Studio album by Kutless
- Released: June 24, 2008
- Genres: Hard rock; Christian rock; Christian metal; alternative metal;
- Length: 40:51
- Label: BEC
- Producer: Pete Kipley

Kutless chronology
| Live from Portland (2006) | To Know That You're Alive (2008) | It Is Well (2009) |

= To Know That You're Alive =

To Know That You're Alive is the fifth full-length studio album by the Christian rock band Kutless. It was released on June 24, 2008. It is their first album to feature guitarist Nick DePartee, who took over the position after long-time member Ryan Shrout left the band in May 2007. The album debuted at No. 64 on the Billboard 200 album chart and stayed on the chart for six weeks. The album reached The Billboard Christian Albums chart peaking at No. 1, where it stayed for 27 weeks. The album's first rock single, "The Feeling", hit No. 11 on ChristianRock.net in its first week.
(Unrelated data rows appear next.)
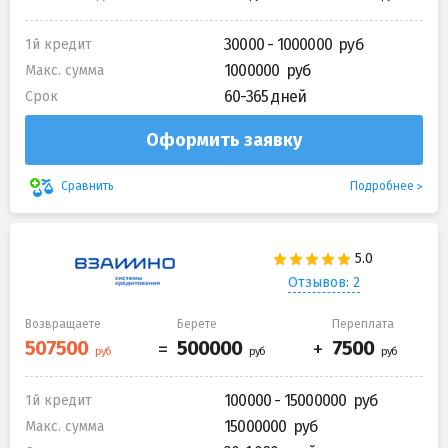
30000 - 1000000
1й кредит
1000000
Макс. сумма
60-365 дней
Срок
Оформить заявку
Подробнее
Сравнить
Отзывов: 2
Возвращаете
Берете
Переплата
100000 - 15000000
1й кредит
15000000
Макс. сумма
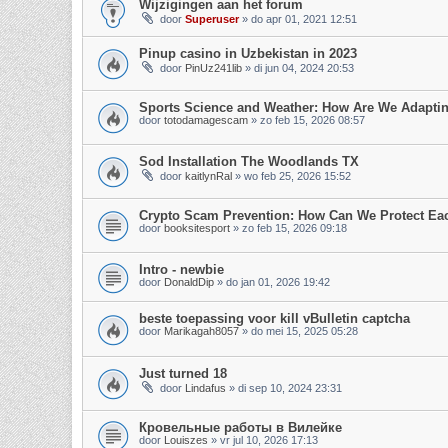
Wijzigingen aan het forum
door
Superuser
»
do apr 01, 2021 12:51
Pinup casino in Uzbekistan in 2023
door
PinUz241lib
»
di jun 04, 2024 20:53
Sports Science and Weather: How Are We Adapti
door
totodamagescam
»
zo feb 15, 2026 08:57
Sod Installation The Woodlands TX
door
kaitlynRal
»
wo feb 25, 2026 15:52
Crypto Scam Prevention: How Can We Protect Eac
door
booksitesport
»
zo feb 15, 2026 09:18
Intro - newbie
door
DonaldDip
»
do jan 01, 2026 19:42
beste toepassing voor kill vBulletin captcha
door
Marikagah8057
»
do mei 15, 2025 05:28
Just turned 18
door
Lindafus
»
di sep 10, 2024 23:31
Кровельные работы в Вилейке
door
Louiszes
»
vr jul 10, 2026 17:13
The song was released as downloadable content for the Rock Band series.

Professional ratings
Review scores
| Source | Rating |
| About.com | Star Half star |
| Cross Rhythms | Star |
| Jesus Freak Hideout | Star Half star |
| TuneLab Music | Star |

==Track listing==

| No. | Title | Writer(s) | Length |
|---|---|---|---|
| 1. | "The Feeling" | Kutless, Pete Kipley | 2:24 |
| 2. | "Sleeping City" (Instrumental) | De Partee | 1:10 |
| 3. | "To Know That You're Alive" | Kutless, Kipley | 3:15 |
| 4. | "The Disease & The Cure" | James Mead, Jon Micah Sumrall | 3:51 |
| 5. | "Complete" | Chris Taylor, Nick De Partee, Jeffrey Gilbert, Dave Luetkenhoelter, Sumrall, Kipley | 3:42 |
| 6. | "The Rescue" | Kutless, Kipley | 4:05 |
| 7. | "Promise You" | Kutless, Kipley | 3:34 |
| 8. | "Guiding Me Home" | De Partee, Sumrall, Steve Wilson | 3:05 |
| 9. | "Overcoming Me" | De Partee, Gilbert, Kipley, Luetkenhoelter, Sumrall | 2:59 |
| 10. | "I Do Not Belong" | De Partee, Kipley, Sumrall | 3:00 |
| 11. | "Loud" | De Partee, Kipley, Luetkenhoelter, Sumrall | 2:35 |
| 12. | "Dying to Become" | Kutless, Kipley | 3:57 |
| 13. | "You" | De Partee, Kipley, Sumrall | 3:14 |
| Total length: |  |  | 40:51 |

==Personnel==
Kutless
- Jon Micah Sumrall – vocals
- Nick De Partee – lead guitars, backing vocals
- James Mead – rhythm guitars, backing vocals
- Dave Luetkenhoelter – bass guitar
- Jeffrey Gilbert – drums

Additional musicians
- Pete Kipley – string arrangements and conductor
- Nick Ingman – string arrangements (5)
- The London Session Orchestra – strings
- Pete Steward – backing vocals

Production
- Tyson Paoletti – executive producer, A&R
- Kevin Sheppard – A&R
- Pete Kipley – producer, engineer
- Steve Churchyard – engineer
- Buckley Miller – engineer, mix assistant
- Mike "X" O'Connor – engineer
- F. Reid Shippen – engineer, mixing at Sound Stage Studios (Nashville, Tennessee)
- Simon Rhodes – orchestra recording at Abbey Road Studios (London, UK)
- Troy Glessner – mastering at Spectre Studios (Tacoma, Washington)
- Geoff Barrios – drum technician
- Invisible Creature – art direction
- Don Clark – design
- Dave Hill – band photography
- Chance Hoag and Darren Tyler – management

==Music video==
A music video was released for "To Know That You're Alive". It shows the band playing in a street where a car accident has taken a place. An ambulance comes and rushes a woman in the wreck to the hospital. Once there, it is shown that the woman is pregnant and clearly going into labor. The doctors rush to deliver the woman's baby. The video ends with the woman and the baby alive and together in the hospital room.

==Awards==
The album was nominated for a Dove Award for Rock Album of the Year at the 40th GMA Dove Awards.